On Tue, Oct 6, 2009 at 6:59 PM, lee <l...@yun.yagibdah.de> wrote:
>
> And nvidia-kernel-common:
>
>
> "This package contains files shared between NVIDIA module packages."

Common refers essentially to support files., You should install the
package, but it's not dependent on the driver or the version of the
kernel.

> nvidia-kernel-source:
>
>
> "This package builds the NVIDIA Xorg binary kernel module needed by
> nvidia-glx."

For whatever kernel you have. It's tied to the specific release of the
driver version, whatever that may be from testing/unstable. Since it
is source, after you do a module-assistant auto-install, it'll compile
that driver for the kernel you have. Since you have a non-standard
kernel, there might be problems, but then again there may not be.

> I don't know about vdpaul --- is that included in the nvidia
> installer?

vdpau is something that's special to some higher-end nvidia cards. You
may not need that, depending on what card you have.

The link here [1] itemizes supported cards.


> Why are the package descriptions so poor, and why can't there just be
> one package you install?

It would be nice, but essentially you need three components,
nvidia-glx, nvidia-common and nvidia-kernel-source.

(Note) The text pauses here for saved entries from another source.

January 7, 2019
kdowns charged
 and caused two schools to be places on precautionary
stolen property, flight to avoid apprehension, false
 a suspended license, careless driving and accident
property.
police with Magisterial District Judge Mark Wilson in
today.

The first and
third have to match as far as the driver revision, otherwise you get
nasty messages from X. One of these should autoinstall nvidia-common
since it may be dependent on the other two. But it's been sometime
since I messed with nvidia (now using on board Intel graphics).

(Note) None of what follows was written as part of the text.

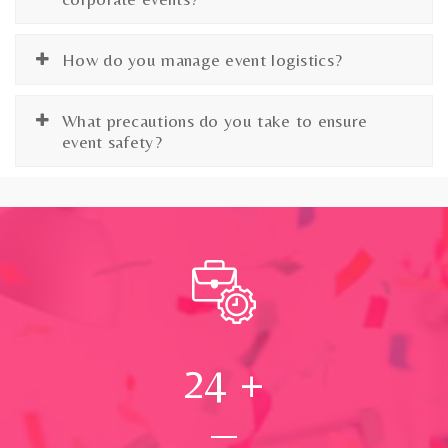
How do you manage event logistics?
What precautions do you take to ensure
event safety?
24
+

> Since my card isn't even supported in testing, I'd have to get those
> packages from unstable. I've tried using packages from unstable a
> couple times, but the results haven't been good.

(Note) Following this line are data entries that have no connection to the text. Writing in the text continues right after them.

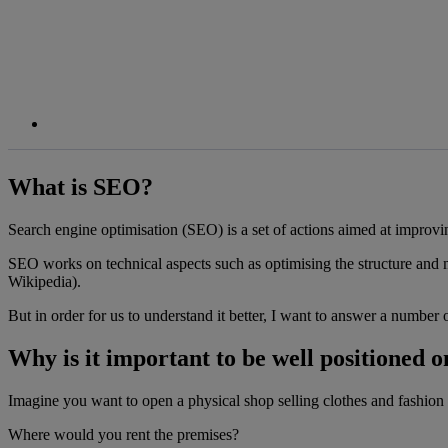
What is SEO?
Search engine optimisation (SEO) is a set of actions aimed at improving
SEO works on technical aspects such as optimising the structure and met
Wikipedia).
But in order for us to understand it better, I want to answer a number 
Why is it important to be well positioned 
Imagine you want to open a physical shop selling clothes and fashion ac
Where would you rent the premises?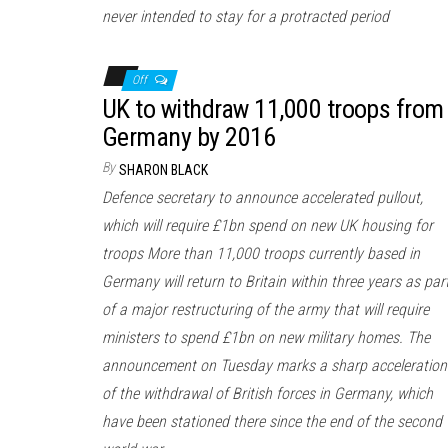
never intended to stay for a protracted period
Off
UK to withdraw 11,000 troops from
Germany by 2016
By
SHARON BLACK
Defence secretary to announce accelerated pullout,
which will require £1bn spend on new UK housing for
troops More than 11,000 troops currently based in
Germany will return to Britain within three years as par
of a major restructuring of the army that will require
ministers to spend £1bn on new military homes. The
announcement on Tuesday marks a sharp acceleration
of the withdrawal of British forces in Germany, which
have been stationed there since the end of the second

Using pinning and judicious use of aptitude install <package> -t
unstable when only necessary should make things easier. There have
been occasions when I needed the nvidia driver from (then) unstable.
This was over a year ago when I was using an nvidia card on an old 32
bit system. Once it worked like a charm, the other time I found that
the driver update had (wrongly) decided to include support for
instructions that my processor did not support (movaps/movups). Turns
out that the driver was compiled this way, and the only recourse to
get it to work was to downgrade the package to the prior version.
Since I now have an amd64 I can put such frustration behind me, but
it's bitten me before several times. (My prior cpu was an Athlon
Tbird/1000 which had some support for mmx/3dnow, but assumptions were
made occasionally that said basically any modern 386 based system
would support these instructions, and support for them only arrived in
later versions of the AMD platform.)

And it was with some other distributions at well.

-- 
thanks for letting me change the magnetic patterns on your hard disk.